[Extracted page text data]
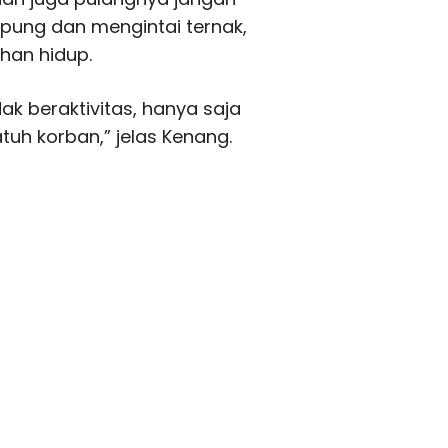
pung dan mengintai ternak,
ahan hidup.
ak beraktivitas, hanya saja
jatuh korban,” jelas Kenang.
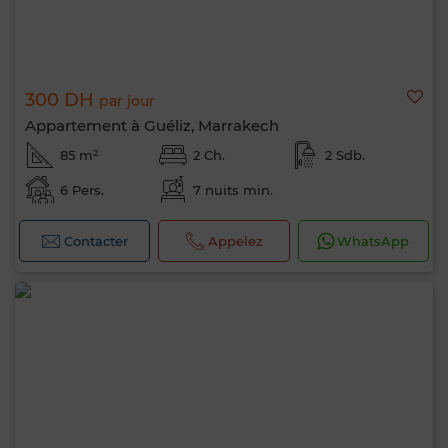
300 DH
par jour
Appartement à Guéliz, Marrakech
85 m²
2 Ch.
2 Sdb.
6 Pers.
7 nuits min.
Contacter
Appelez
WhatsApp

Instructions for the task: Could you retype all the entries exactly, skipping the pictures?

Answer section:
pung dan mengintai ternak,
ahan hidup.
ak beraktivitas, hanya saja
jatuh korban,” jelas Kenang.
300 DH
par jour
Appartement à Guéliz, Marrakech
85 m²
2 Ch.
2 Sdb.
6 Pers.
7 nuits min.
Contacter
Appelez
WhatsApp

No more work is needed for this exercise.